Appellant testified that he thought that Payne and the officers who stopped and arrested him were hijackers and bent on taking his load of liquor and beating him up, that he had no intention of killing Carvill and acted in his own necessary self-defense. Unfortunately for appellant, the jury thought otherwise.

As to the sufficiency of the evidence, in the recent case of Clements v. State, 199 Ark. 69, 133 S.W.2d 844, this court said: "In West v. State, 196 Ark. 763, 120 S.W.2d 26, this court said: '. . . it is also a well-settled rule that the evidence at the trial will, on appeal, be viewed in the light most favorable to the appellee, and if there is any substantial evidence to support the verdict of the jury, it will be sustained. Daniels v. State, 182 Ark. 564, 32 S.W.2d 169; Walls & Mitchell v. State, 194 Ark. 578, 109 S.W.2d 143; Humphries v. Kendall, 195 Ark. 45, 111 S.W.2d 492'."

After the jury, in the instant case, had been out for some time considering its verdict, it returned and asked the court to instruct it again on manslaughter. Whereupon the court read to it the instruction previously given as follows: "Manslaughter is the unlawful killing of a human being, without malice, express or implied, and without deliberation. It must be voluntary, upon a sudden heat of passion, caused by a provocation apparently sufficient to make the passion irresistible."

Appellant objected in the following language: "The defendant excepts to the court giving the instruction, at this time, to the jury on the question of manslaughter, which instruction was given in the language of the statute defining manslaughter, for the reason that all of the instructions, both for the state and the defendant, should have been read to the jury at this time."

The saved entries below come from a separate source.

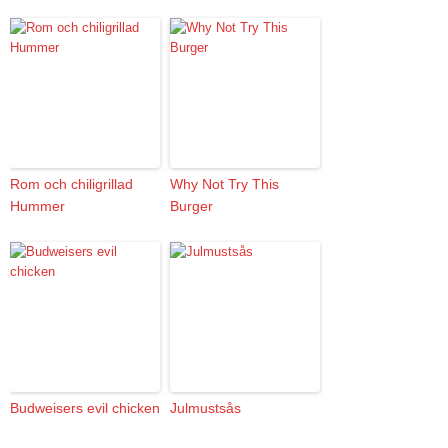
Rom och chiligrillad
Why Not Try This
Hummer
Burger
Budweisers evil chicken
Julmustsås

No error was committed here.

This court, in Pless v. State, 102 Ark. 506, 145 S.W. 221, said: "It was within the province of the presiding judge to recall the jury and give them further instructions when, in the exercise of a proper discretion, he regarded it necessary to do so in the furtherance of justice, and it is not always necessary in such cases that he should repeat the whole charge . . ."

It is next contended that appellant was either guilty of murder in the first degree or nothing, and that he could not be guilty of voluntary manslaughter on the evidence as presented in this record.

In Bennett v. State, 95 Ark. 100, 128 S.W. 851, a man was charged with first degree murder. The jury found him guilty of voluntary manslaughter and his contention was that there was no evidence to support such a verdict. This court, in affirming the verdict, said:

"We would not have disturbed a verdict, under the evidence, for murder in the first degree. There is evidence tending to show that appellant was guilty of murder in the first degree. There is no evidence tending to prove that appellant was guilty of voluntary manslaughter. His crime was murder in the first degree, if anything. By finding the appellant guilty, the jury accepted the testimony tending to prove guilt, and rejected the testimony of appellant tending to prove his innocence. Since there was testimony tending to show that appellant was guilty of murder in the first degree, he cannot complain because the jury, believing him guilty of some offense, found for a lower degree than that of which he was guilty, if guilty at all. Appellant was not prejudiced by the verdict as to the degree of homicide of which the jury found him guilty, since they might have found him guilty under the evidence of the highest crime charged in the indictment."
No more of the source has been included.